In the entries that follow, find the line containing "vécu des épisodes"; from there, copy every line exactly through the line containing "pour laquelle nous".
:: Data for processing ::
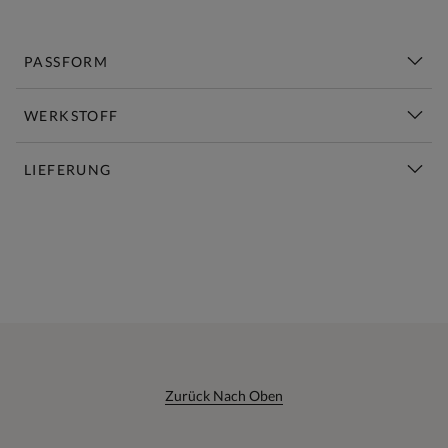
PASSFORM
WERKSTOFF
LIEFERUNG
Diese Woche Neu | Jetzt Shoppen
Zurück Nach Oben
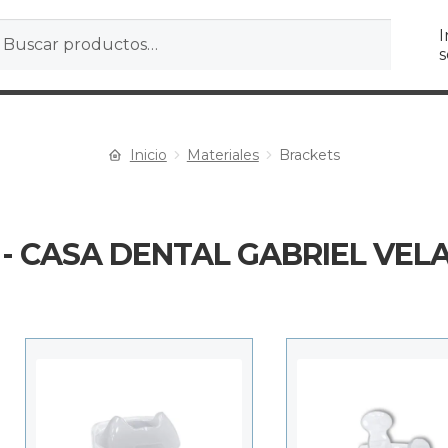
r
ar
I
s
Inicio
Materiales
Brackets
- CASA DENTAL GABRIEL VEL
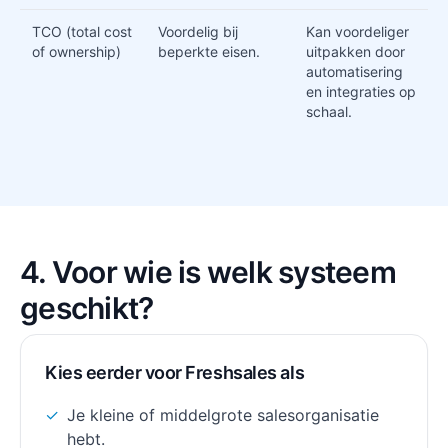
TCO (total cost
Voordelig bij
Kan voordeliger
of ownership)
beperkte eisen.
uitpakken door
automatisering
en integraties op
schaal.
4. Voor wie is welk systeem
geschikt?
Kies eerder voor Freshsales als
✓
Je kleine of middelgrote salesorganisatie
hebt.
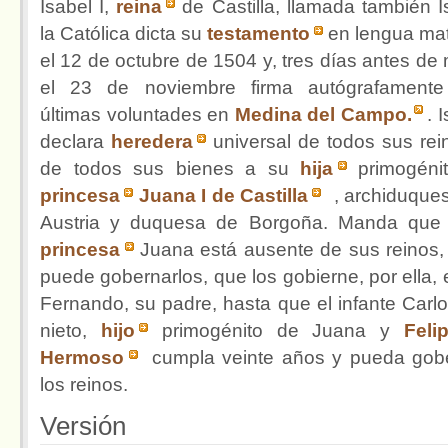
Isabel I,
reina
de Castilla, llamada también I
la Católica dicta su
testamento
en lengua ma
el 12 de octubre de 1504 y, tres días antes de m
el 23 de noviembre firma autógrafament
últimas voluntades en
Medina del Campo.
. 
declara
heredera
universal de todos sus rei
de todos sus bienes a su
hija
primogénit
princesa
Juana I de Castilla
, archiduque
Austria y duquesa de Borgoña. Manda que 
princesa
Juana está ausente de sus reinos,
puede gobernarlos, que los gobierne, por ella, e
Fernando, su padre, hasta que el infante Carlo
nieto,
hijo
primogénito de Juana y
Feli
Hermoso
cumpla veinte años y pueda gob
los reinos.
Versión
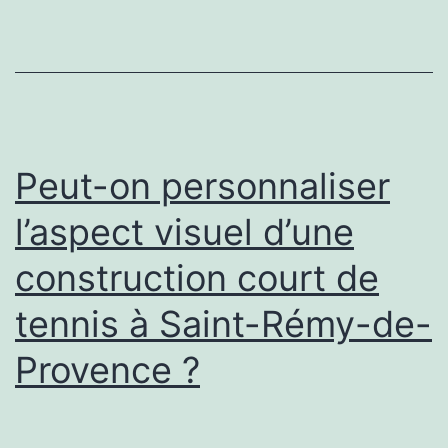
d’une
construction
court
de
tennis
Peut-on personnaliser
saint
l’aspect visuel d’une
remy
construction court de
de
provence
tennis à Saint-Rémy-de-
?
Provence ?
:::
:: Data for processing ::
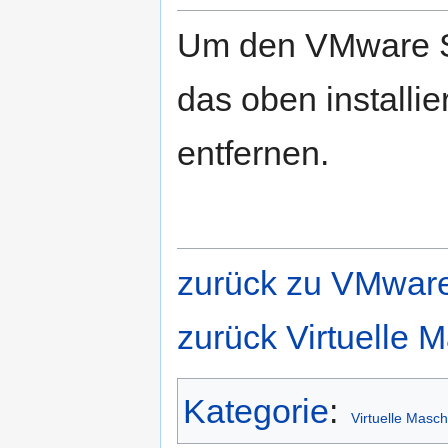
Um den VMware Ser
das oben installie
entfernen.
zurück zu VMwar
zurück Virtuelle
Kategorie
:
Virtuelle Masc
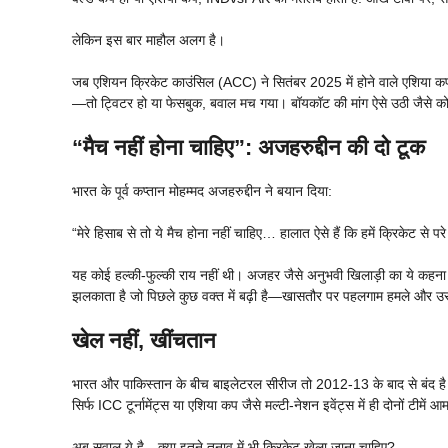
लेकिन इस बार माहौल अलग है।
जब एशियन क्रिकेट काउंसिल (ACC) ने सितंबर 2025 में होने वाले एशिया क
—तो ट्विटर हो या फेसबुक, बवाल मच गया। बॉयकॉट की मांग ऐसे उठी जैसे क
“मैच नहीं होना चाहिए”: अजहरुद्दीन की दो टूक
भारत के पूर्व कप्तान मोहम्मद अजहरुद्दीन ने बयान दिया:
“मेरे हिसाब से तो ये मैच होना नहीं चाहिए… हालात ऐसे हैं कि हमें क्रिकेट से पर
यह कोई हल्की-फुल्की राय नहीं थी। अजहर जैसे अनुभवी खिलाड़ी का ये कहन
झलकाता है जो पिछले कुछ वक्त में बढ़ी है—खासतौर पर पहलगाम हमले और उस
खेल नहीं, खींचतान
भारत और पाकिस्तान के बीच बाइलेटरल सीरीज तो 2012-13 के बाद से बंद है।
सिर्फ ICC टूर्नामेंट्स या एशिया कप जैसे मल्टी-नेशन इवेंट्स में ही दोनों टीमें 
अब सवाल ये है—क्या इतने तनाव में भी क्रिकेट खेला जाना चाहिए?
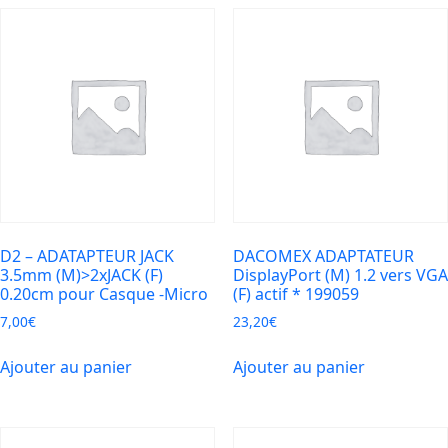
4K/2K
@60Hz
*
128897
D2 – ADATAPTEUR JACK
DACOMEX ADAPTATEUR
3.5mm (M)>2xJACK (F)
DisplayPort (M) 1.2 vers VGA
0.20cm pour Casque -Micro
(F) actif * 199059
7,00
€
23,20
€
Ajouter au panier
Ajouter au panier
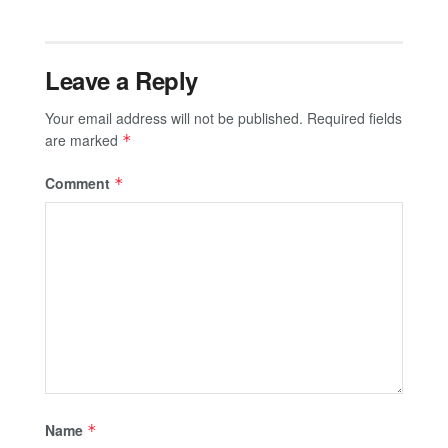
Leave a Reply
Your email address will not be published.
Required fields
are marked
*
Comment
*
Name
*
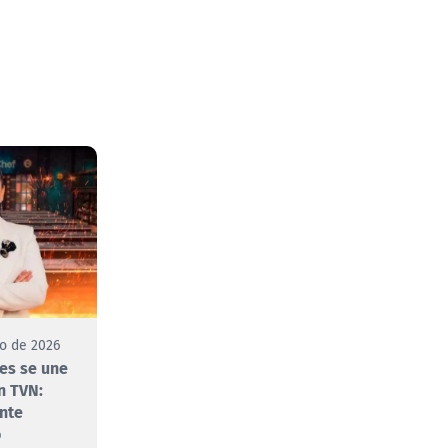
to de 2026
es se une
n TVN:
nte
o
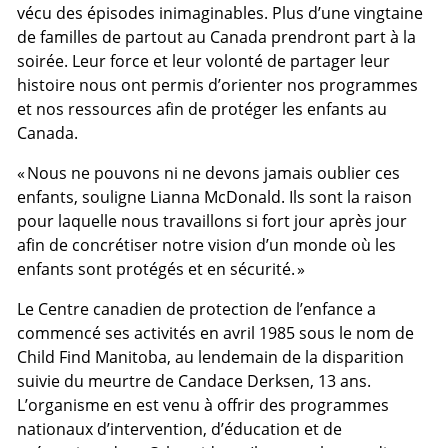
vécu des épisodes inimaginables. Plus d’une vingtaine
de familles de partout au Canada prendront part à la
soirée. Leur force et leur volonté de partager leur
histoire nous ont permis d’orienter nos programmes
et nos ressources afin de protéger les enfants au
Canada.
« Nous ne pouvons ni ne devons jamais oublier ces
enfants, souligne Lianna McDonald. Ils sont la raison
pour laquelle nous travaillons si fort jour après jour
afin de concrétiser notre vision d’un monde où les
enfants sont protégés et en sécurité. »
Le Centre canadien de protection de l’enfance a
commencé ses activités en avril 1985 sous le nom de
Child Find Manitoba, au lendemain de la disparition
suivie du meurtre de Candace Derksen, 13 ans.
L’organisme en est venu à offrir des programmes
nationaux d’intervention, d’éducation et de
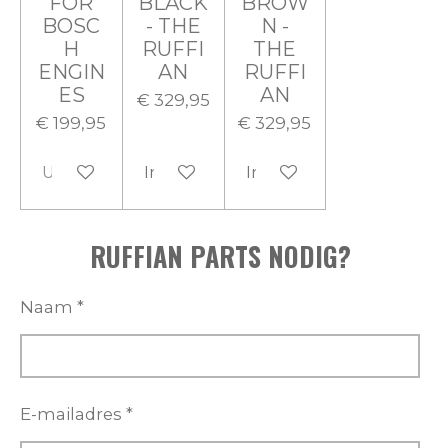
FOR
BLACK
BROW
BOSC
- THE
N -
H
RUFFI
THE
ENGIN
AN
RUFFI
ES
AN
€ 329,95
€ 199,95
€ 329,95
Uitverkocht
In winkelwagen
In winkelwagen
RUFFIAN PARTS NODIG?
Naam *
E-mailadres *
:::
:: Data for processing ::
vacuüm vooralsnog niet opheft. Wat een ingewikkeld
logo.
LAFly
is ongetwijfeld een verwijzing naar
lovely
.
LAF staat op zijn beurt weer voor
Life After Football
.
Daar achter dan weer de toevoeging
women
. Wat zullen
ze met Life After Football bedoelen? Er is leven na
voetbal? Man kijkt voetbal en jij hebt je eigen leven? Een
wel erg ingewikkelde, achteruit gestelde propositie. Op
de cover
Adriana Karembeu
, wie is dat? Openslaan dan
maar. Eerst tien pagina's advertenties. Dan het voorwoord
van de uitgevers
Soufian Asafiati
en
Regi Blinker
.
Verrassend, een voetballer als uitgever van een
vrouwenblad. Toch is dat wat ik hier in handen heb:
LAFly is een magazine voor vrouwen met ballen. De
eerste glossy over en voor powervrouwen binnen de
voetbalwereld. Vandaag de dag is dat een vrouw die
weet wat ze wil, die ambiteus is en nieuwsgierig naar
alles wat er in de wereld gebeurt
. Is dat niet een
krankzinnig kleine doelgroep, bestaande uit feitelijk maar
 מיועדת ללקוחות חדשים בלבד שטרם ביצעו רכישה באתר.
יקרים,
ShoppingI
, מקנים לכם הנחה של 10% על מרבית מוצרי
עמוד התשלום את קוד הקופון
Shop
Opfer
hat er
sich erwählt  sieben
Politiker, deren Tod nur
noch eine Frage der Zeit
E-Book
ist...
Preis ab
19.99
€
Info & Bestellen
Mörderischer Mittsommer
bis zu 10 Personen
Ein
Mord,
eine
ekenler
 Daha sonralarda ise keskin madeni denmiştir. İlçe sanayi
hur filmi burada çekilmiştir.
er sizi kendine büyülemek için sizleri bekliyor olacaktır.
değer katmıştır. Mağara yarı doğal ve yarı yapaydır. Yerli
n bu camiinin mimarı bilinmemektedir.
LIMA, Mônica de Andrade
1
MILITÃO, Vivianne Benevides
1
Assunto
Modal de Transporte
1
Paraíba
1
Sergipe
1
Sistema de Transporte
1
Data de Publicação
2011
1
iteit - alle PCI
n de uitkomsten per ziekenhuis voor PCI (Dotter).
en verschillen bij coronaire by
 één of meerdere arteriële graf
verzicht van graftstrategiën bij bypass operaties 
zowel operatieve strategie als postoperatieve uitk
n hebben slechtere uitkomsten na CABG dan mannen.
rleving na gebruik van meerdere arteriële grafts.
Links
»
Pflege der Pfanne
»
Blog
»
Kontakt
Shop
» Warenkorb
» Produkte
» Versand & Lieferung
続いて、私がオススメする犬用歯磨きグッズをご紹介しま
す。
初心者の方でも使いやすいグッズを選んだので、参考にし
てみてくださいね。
:::
◆ Exercise output:
vécu des épisodes inimaginables. Plus d’une vingtaine
de familles de partout au Canada prendront part à la
soirée. Leur force et leur volonté de partager leur
histoire nous ont permis d’orienter nos programmes
et nos ressources afin de protéger les enfants au
Canada.
« Nous ne pouvons ni ne devons jamais oublier ces
enfants, souligne Lianna McDonald. Ils sont la raison
pour laquelle nous travaillons si fort jour après jour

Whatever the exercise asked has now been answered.